Results support feasibility of entirely extracardiac, minimally invasive, temporary pacing system
New results support the feasibility of an entirely extracardiac pacing method in a heterogeneous patient population, using a minimally invasive, parasternal delivery approach, with adequate sensing and thresholds suited for temporary pacing. The study, authored by Anne-Floor BE Quast, Niek EG Beurskens (University of Amsterdam, The Netherlands) and colleagues, was recently published in Circulation: Arrythmia and Electrophysiology.
One of the major findings of the study was that a total of 166 out of 174 patients, representing 95% of the cohort, had a viable lead access path through the fourth, fifth, or sixth intercostal space. In addition, accessing the targeted implant location using a custom delivery tool was successful in all five cadavers and three humans without the use of fluoroscopy, with an average lead delivery time of 121±52 seconds. No damage to the lung, pericardium, heart, or internal thoracic vessels occurred. Another important finding was that pacing performance was tested in six human subjects showing a threshold voltage of 4.7 volts, threshold pulse width of 1.8 ms, and an impedance of 1,205 Ohms. R-wave amplitudes measured 9.6 mV.

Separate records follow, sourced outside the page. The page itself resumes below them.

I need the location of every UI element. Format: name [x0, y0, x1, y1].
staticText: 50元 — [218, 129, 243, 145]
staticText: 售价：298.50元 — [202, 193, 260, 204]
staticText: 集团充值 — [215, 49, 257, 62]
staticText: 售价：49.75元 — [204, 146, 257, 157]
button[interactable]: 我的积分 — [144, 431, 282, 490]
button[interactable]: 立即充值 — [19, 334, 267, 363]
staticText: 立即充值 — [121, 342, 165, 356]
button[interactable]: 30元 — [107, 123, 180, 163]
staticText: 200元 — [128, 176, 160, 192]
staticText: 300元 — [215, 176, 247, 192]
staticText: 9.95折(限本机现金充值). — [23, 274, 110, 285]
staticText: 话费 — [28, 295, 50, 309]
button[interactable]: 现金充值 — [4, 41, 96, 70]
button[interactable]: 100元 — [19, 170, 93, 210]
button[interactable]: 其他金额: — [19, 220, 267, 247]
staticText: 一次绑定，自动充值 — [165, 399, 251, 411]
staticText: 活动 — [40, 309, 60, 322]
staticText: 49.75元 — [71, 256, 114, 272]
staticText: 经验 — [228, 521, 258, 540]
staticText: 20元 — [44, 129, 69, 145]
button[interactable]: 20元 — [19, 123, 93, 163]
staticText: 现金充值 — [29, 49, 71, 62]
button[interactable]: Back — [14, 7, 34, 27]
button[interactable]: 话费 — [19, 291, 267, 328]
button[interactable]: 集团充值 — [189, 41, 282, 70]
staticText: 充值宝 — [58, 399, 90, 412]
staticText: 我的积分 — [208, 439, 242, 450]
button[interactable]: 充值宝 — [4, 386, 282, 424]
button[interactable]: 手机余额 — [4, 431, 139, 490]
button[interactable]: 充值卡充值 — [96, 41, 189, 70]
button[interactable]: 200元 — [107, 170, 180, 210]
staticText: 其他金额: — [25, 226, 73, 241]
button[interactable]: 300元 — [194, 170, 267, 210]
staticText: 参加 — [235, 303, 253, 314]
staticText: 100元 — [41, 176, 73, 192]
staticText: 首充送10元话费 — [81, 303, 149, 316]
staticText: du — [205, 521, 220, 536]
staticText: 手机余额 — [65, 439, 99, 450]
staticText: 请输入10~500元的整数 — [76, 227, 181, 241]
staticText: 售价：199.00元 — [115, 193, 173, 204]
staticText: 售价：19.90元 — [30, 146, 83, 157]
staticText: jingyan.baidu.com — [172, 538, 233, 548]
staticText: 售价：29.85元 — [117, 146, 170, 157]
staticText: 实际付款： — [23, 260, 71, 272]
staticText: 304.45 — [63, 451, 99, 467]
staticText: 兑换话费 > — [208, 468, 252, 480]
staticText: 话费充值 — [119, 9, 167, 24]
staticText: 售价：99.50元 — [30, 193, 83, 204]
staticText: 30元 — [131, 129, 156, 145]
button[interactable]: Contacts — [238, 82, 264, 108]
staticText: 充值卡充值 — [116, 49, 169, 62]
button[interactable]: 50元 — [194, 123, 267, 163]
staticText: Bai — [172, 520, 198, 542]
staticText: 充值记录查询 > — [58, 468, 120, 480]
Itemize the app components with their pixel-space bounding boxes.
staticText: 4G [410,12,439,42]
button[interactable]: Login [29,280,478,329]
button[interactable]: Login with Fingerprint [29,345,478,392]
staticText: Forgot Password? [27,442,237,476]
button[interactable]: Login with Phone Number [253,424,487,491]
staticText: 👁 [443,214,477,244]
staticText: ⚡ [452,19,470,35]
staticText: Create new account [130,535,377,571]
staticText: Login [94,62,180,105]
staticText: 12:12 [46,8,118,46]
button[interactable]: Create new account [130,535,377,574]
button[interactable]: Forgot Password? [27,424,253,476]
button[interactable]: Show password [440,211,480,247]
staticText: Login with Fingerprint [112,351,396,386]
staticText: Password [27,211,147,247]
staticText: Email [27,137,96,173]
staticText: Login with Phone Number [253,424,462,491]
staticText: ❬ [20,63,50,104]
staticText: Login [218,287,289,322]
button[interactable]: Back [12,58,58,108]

In order to test the feasibility of the pacing system, the investigators carried out a number of evaluations, including a retrospective computed tomography analysis to characterise anatomic variations related to lead access, accessing the anterior mediastinum in cadavers and human subjects using a custom delivery tool and acute clinical pacing performance.
Quast, Beurskens and colleagues remark that a completely extracardiac pacing system provides the potential for clinical advantages over existing device alternatives that require intravascular, endocardial, or epicardial contact, and that preliminary studies evaluating the feasibility of cardiac pacing with a lead in the anterior mediastinum, outside the pericardium and circulatory system have been completed. These studies examined the anatomic parasternal access route, the usability of a delivery tool to facilitate lead placement and the pacing performance of the extracardiac lead, they add.
“The current study has some limitations,” the authors comment, including the small number of human patients and cadavers included, and the retrospective assessment of the CT images in the anatomy study. Also, two standard transvenous pacemaker-leads, placed into the desired tissue location, were used for the evaluation of cardiac pacing performance and were not optimised for substernal pacing. “Future human studies are required to evaluate the safety and efficacy of the AtaCor extracardiac pacing system for temporary and permanent pacemaker therapy in different patient groups,” they remark.
Overall, Quast, Beurskens and colleagues conclude: “Temporary pacing is a logical initial clinical indication for this novel technology as it can leverage commercially available temporary pulse generators and is limited to in-hospital use where medical oversight exists,” and that, ultimately, “additional development efforts will be required to address other pacing indications including a 30-day ‘Bridge-to-Therapy’ system and permanent pacing options.”